Despite a drought in Western Canada, the country’s potato production will rise by 15.2 per cent to 117.6 million cwt from 2020, the August 12 issue of the North American Potato Market News (NAPM) says. A 17,000 acreage increase is pushing production expectations higher.
NAPM is projecting Canada’s average yield to increase to 316.5 cwt per acre, up from 293.7 cwt last year and breaking the record 2017 yield of 313.7 cwt per acre. Strong yields from the eastern provinces will make up for reduced yields in the West, the report says.
“Several of the eastern provinces could produce record large yields due to nearly ideal growing conditions this year. On the other hand, the western provinces have been dealing with extreme heat and drought for most of the summer.”
The drought conditions in Western Canada could eat into potato supplies for the upcoming year though, the report notes.
“NAPM’s August production forecast assumes normal growing conditions for the next 30 days. That period will be critical for this year’s crop. Without relief from current conditions during that time, yields could be much lower.”
Parts of Manitoba, Saskatchewan, Alberta, and British Columbia have experienced very little precipitation since June, coupled with extremely hot temperatures. On the other hand though, Prince Edward Island, New Brunswick, Quebec and Ontario have experienced excellent growing conditions. Yields in those provinces could exceed our estimates if they receive timely rain, NAPM says.

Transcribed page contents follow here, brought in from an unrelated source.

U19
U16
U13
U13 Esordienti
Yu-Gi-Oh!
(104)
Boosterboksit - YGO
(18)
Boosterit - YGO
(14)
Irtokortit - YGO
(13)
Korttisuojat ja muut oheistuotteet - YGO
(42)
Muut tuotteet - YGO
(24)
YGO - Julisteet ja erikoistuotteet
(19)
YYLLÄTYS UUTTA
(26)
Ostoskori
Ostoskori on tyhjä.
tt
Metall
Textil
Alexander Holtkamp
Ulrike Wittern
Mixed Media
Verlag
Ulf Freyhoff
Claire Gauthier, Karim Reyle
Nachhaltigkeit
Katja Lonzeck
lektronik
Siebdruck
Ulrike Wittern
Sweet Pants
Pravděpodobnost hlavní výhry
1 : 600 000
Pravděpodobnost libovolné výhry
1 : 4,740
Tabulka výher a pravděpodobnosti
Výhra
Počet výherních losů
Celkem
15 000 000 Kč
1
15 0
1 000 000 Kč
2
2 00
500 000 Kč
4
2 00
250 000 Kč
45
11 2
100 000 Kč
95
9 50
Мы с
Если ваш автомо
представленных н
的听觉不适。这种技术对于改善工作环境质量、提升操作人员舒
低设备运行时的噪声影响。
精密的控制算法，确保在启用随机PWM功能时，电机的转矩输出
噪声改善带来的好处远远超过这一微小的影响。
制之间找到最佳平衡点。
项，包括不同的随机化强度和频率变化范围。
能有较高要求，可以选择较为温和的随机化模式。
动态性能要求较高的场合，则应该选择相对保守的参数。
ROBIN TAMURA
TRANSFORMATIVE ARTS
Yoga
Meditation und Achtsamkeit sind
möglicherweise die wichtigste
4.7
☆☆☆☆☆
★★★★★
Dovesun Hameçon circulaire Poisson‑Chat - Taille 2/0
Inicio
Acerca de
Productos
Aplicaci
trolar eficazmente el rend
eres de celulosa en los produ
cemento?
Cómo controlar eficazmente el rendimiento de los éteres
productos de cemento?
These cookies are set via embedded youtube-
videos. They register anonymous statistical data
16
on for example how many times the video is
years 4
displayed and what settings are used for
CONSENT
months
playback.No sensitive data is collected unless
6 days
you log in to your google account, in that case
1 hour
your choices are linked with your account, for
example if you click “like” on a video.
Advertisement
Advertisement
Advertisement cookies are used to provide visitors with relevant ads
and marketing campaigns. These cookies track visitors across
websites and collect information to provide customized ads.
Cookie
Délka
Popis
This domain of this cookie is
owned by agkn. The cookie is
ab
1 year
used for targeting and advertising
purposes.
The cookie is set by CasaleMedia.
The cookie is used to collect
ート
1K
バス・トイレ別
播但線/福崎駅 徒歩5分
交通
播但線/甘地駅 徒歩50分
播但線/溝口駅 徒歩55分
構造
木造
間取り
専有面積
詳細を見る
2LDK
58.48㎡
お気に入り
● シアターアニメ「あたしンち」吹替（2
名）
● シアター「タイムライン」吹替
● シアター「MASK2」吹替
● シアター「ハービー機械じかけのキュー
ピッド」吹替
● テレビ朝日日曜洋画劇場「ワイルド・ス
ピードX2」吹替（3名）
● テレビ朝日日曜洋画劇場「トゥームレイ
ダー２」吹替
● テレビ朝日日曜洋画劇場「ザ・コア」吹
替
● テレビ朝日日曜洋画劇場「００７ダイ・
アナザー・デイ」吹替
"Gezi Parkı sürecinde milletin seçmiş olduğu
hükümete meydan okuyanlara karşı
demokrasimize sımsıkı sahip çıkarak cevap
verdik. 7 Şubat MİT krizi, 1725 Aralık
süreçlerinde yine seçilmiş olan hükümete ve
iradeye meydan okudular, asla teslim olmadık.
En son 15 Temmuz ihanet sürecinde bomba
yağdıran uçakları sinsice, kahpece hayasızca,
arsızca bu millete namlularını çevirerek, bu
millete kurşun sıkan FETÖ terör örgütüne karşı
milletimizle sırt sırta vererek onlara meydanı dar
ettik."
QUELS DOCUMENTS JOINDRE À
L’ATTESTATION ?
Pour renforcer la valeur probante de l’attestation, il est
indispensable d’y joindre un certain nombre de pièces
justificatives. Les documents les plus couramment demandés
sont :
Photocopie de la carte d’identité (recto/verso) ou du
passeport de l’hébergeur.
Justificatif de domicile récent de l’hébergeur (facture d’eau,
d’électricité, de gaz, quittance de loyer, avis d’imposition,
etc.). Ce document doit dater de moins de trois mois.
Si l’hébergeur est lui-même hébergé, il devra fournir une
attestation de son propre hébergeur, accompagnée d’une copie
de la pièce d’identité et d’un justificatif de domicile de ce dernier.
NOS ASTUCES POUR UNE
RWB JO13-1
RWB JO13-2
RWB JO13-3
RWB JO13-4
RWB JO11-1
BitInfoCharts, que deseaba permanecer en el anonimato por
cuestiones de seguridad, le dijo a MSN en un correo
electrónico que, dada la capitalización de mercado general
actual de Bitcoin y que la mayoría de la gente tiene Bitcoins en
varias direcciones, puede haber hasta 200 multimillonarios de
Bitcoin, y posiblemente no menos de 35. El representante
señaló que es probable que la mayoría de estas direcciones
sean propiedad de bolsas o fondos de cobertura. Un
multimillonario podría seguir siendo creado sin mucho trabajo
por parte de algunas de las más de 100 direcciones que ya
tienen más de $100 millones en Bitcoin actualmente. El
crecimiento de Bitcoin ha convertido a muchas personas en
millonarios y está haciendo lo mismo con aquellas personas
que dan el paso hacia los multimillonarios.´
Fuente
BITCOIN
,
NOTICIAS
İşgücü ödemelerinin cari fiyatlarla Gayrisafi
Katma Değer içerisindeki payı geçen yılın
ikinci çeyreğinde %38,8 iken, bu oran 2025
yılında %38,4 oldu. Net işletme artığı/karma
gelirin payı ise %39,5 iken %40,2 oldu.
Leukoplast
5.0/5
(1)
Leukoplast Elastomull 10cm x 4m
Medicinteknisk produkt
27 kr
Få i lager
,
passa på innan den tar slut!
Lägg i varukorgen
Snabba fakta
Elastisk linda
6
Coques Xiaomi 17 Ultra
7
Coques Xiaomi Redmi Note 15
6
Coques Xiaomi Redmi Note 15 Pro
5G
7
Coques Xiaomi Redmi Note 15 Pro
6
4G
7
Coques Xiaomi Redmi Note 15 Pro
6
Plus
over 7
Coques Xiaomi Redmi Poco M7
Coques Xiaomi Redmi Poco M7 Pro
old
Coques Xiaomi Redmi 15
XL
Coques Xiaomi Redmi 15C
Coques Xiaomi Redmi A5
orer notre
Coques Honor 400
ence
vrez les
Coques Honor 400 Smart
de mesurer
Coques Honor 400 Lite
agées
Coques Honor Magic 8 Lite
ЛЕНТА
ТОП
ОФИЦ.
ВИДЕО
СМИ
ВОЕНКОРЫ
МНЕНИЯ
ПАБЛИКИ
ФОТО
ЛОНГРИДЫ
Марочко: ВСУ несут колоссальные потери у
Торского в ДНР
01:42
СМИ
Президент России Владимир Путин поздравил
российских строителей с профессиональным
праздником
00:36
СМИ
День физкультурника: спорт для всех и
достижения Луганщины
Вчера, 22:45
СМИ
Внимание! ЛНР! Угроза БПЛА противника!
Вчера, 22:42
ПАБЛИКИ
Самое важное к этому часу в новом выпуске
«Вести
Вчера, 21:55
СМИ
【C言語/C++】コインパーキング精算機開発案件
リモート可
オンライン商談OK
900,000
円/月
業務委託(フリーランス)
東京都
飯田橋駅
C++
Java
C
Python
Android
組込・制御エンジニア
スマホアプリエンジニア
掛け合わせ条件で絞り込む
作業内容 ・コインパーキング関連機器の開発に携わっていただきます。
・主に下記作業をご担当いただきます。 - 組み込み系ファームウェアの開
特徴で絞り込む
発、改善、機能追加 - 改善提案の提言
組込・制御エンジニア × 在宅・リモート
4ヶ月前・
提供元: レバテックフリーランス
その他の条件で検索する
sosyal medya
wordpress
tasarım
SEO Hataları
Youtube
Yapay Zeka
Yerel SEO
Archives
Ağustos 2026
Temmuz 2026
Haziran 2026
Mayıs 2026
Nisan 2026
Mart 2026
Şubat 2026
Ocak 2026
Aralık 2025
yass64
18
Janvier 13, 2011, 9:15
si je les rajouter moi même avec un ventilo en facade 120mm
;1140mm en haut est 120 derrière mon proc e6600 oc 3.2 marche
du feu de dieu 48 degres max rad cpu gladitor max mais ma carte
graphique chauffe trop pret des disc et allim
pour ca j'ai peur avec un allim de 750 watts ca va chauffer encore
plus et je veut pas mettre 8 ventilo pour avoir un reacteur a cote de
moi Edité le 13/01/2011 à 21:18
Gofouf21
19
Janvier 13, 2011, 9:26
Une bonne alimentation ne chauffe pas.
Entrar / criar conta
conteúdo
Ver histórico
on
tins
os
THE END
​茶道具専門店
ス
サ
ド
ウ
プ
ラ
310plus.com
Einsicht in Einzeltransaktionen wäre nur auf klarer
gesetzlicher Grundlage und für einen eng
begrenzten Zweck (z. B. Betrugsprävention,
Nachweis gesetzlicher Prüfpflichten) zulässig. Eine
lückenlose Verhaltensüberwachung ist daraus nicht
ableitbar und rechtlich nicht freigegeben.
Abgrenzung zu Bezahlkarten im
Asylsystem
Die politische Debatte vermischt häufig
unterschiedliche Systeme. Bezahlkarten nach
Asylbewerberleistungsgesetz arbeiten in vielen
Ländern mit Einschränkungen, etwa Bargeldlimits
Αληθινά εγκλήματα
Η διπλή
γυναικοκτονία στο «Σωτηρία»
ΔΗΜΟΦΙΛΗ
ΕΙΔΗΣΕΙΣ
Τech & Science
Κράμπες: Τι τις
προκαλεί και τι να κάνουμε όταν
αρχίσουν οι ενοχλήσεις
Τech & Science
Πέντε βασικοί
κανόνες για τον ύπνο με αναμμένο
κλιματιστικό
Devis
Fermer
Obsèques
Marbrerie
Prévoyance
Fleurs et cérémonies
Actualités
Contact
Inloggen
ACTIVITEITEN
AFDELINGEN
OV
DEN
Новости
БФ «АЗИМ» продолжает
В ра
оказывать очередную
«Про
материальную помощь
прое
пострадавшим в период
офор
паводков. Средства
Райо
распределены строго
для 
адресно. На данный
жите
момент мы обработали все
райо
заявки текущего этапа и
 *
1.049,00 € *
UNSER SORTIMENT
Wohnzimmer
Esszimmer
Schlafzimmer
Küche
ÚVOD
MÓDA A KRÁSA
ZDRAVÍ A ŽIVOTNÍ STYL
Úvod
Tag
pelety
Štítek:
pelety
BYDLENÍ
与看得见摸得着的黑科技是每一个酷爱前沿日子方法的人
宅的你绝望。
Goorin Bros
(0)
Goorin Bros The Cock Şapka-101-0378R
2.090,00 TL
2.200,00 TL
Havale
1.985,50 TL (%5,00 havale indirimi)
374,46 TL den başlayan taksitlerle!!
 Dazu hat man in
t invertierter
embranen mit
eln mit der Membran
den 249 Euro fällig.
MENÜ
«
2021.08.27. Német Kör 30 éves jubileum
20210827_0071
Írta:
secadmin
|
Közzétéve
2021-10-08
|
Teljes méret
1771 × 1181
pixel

Table potato supplies should be plentiful as most of Canada’s table potatoes are grown in the eastern provinces. Processors are eager to begin running new crop supplies as 2020 crop has been tight for months.
“Growers in several of the major processing potato growing areas expanded acreage to meet contract volume increases. However, production could be constrained by drought and excessive heat.”
Chip potato production in the eastern provinces should be sufficient for industry usage requirements, the report notes.
While seed producing areas in the West have suffered from record-breaking temperatures and had very little rain, areas in the East have had nearly ideal growing conditions. Circumstances were reversed last year, and seed supplies are expected to be plentiful in the eastern provinces, while supplies could run short in the West.